== DATA IN THIS EXERCISE

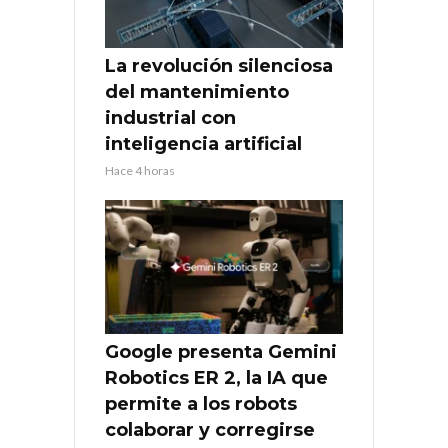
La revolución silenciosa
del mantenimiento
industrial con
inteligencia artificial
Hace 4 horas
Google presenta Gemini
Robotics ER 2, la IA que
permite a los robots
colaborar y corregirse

====
== DATA IN THIS EXERCISE

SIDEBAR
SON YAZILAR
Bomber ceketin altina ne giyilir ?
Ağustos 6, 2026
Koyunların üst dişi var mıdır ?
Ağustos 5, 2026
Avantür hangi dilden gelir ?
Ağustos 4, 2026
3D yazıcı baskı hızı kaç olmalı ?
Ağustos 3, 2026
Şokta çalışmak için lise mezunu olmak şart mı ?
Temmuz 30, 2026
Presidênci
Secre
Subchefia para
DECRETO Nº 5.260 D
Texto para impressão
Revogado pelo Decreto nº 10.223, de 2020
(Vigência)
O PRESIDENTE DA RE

====
== DATA IN THIS EXERCISE

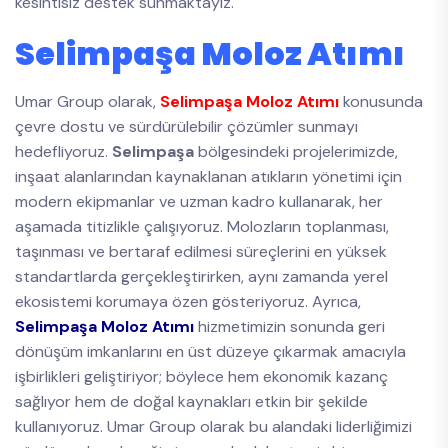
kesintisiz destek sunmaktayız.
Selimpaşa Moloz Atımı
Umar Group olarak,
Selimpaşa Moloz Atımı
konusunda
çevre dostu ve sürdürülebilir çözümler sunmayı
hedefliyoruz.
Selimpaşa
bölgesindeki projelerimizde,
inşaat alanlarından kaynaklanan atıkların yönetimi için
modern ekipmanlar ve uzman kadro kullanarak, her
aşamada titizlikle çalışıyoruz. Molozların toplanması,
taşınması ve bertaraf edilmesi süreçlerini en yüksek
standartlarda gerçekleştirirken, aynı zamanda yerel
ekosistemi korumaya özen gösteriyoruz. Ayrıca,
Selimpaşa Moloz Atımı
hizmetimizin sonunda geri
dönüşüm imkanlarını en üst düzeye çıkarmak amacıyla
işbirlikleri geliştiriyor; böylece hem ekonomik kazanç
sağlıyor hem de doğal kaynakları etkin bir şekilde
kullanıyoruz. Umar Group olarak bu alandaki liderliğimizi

====

## WORK ITEM
Above are some records; copy exactly the lines from the one with "Şokta çalışmak için" through the one with "O PRESIDENTE DA RE", both included, and no others.

## EXERCISE SOLUTION
Şokta çalışmak için lise mezunu olmak şart mı ?
Temmuz 30, 2026
Presidênci
Secre
Subchefia para
DECRETO Nº 5.260 D
Texto para impressão
Revogado pelo Decreto nº 10.223, de 2020
(Vigência)
O PRESIDENTE DA RE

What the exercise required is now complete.